From the standpoint of a telecommunications carrier, this gives the signal increased granularity by allowing the isolation of smaller chunks of the combined signal. Granularity is important in managing signal transmission and services. Few customers may need 2.5 Gbit/s today, but the aggregate of signals being transmitted between pairs of points can easily reach that level. For example, a carrier might group signals sent from San Francisco into several different optical channels on the same fiber. Separate add/drop multiplexers could drop one channel at San Mateo, another at Palo Alto, a third at Sunnyvale, and carry three more all the way to San Jose (see Fig. 2).

Emerging regional or "metro" optical networks may assign separate optical channels on the same fiber to customers who can use those channels to transmit in any format they choose. One might use Gigabit Ethernet, another might transmit raw digital video, and a third might use 2.5-Gbit/s SONET. These optical channels become separate information pipelines through the same fiber, which the network operator can manage regardless of content. New, highly automated systems speed provisioning, the process of finding transmission capacity and assigning it to customers, which is a major concern to carriers. In short, the optical network promises carriers a better way to manage their growing volume of traffic.

OPTICAL SWITCHING AND ROUTING
Implementing optical networking poses some serious challenges. Fiberoptic "pipes" are well-developed, but optical switching and signal management is in its infancy. Emerging system designs pose some diverse requirements.

Ways to switch both individual optical channels and combined signals on various time scales are obviously needed. Both cases can be important. Today it may suffice for an add/drop multiplexer to always drop a certain channel in San Mateo, but eventually carriers would like to dynamically reconfigure their systems. Operators of metro networks want to be able to reroute signals quickly so they can supply customers with new capacity as soon as the order arrives. The ability to switch whole fibers full of signals is vital for route restoration in case traffic has to be rerouted around a cable break.

Optical networking also would benefit from wavelength converters, which could shift a signal from one wavelength to another (see Fig. 3). Wavelength conversion promises carriers the flexibility to use all the available optical channels, instead of just those that happen to be open along the entire transmission path. For example, a carrier might not have a single wavelength available all the way from Cleveland to Philadelphia, but might have 1540 nm from Cleveland to Pittsburgh, 1542 nm from Pittsburgh to Harrisburg, and 1538 nm from Harrisburg to Philadelphia.

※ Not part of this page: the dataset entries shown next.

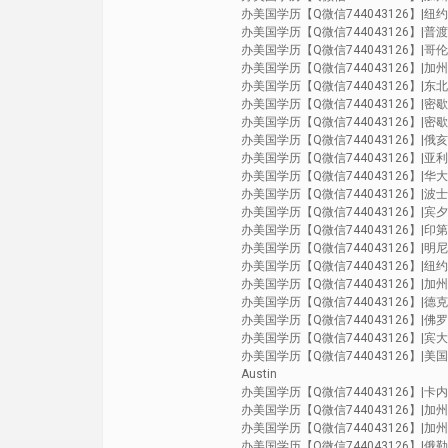
办美国学历【Q微信744043126】|纽约大学N
办美国学历【Q微信744043126】|普渡大学P
办美国学历【Q微信744043126】|哥伦比亚
办美国学历【Q微信744043126】|加州尔湾分校
办美国学历【Q微信744043126】|东北大学N
办美国学历【Q微信744043126】|密歇根安娜
办美国学历【Q微信744043126】|密歇根州立
办美国学历【Q微信744043126】|俄亥俄州
办美国学历【Q微信744043126】|亚利桑那
办美国学历【Q微信744043126】|华大华盛
办美国学历【Q微信744043126】|波士顿大
办美国学历【Q微信744043126】|宾夕法尼亚州
办美国学历【Q微信744043126】|印第安纳
办美国学历【Q微信744043126】|明尼苏达双
办美国学历【Q微信744043126】|纽约州立
办美国学历【Q微信744043126】|加州伯克利分
办美国学历【Q微信744043126】|德克萨斯达
办美国学历【Q微信744043126】|佛罗里达大
办美国学历【Q微信744043126】|宾大宾夕
办美国学历【Q微信744043126】|美国大学UT毕
Austin
办美国学历【Q微信744043126】|卡内基梅
办美国学历【Q微信744043126】|加州圣地亚哥
办美国学历【Q微信744043126】|加州河滨分校
办美国学历【Q微信744043126】|俄勒冈大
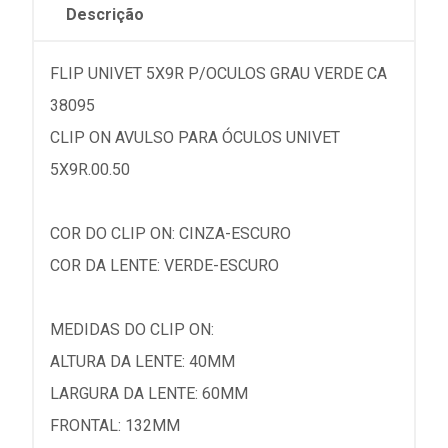
Descrição
FLIP UNIVET 5X9R P/OCULOS GRAU VERDE CA
38095
CLIP ON AVULSO PARA ÓCULOS UNIVET
5X9R.00.50
COR DO CLIP ON: CINZA-ESCURO
COR DA LENTE: VERDE-ESCURO
MEDIDAS DO CLIP ON:
ALTURA DA LENTE: 40MM
LARGURA DA LENTE: 60MM
FRONTAL: 132MM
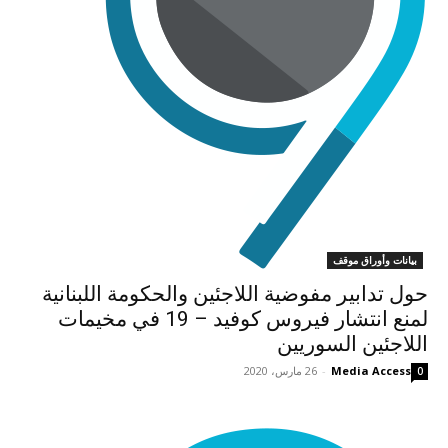
بيانات وأوراق موقف
حول تدابير مفوضية اللاجئين والحكومة اللبنانية
لمنع انتشار فيروس كوفيد – 19 في مخيمات
اللاجئين السوريين
Media Access
-
26 مارس، 2020
0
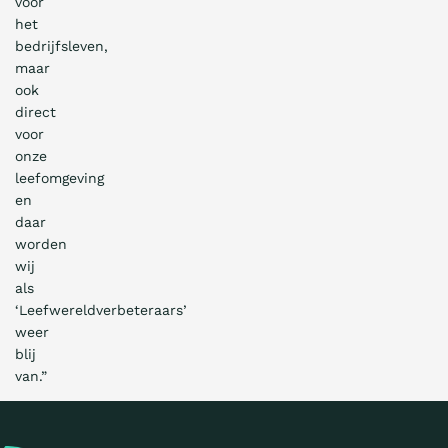
voor
het
bedrijfsleven,
maar
ook
direct
voor
onze
leefomgeving
en
daar
worden
wij
als
‘Leefwereldverbeteraars’
weer
blij
van.”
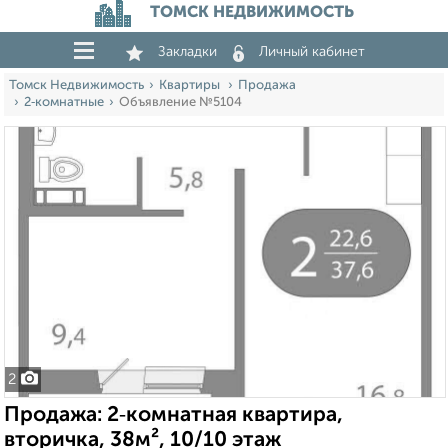
ТОМСК НЕДВИЖИМОСТЬ
Закладки
Личный кабинет
Томск Недвижимость
Квартиры
Продажа
2‑комнатные
Объявление №5104
2
Продажа: 2‑комнатная квартира,
вторичка, 38м², 10/10 этаж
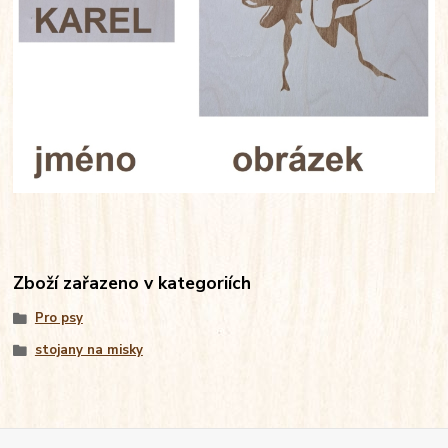
Zboží zařazeno v kategoriích
Pro psy
stojany na misky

Many details remain in implementing such systems. The easiest way to convert wavelengths today is electro-optically, by converting the input optical signal to electronic form and using it to drive a transmitter at the desired wavelength. Developers are exploring other alternatives, such as all-optical devices based on nonlinear optics or optical amplifiers, and driving tunable lasers that can select any available optical channel.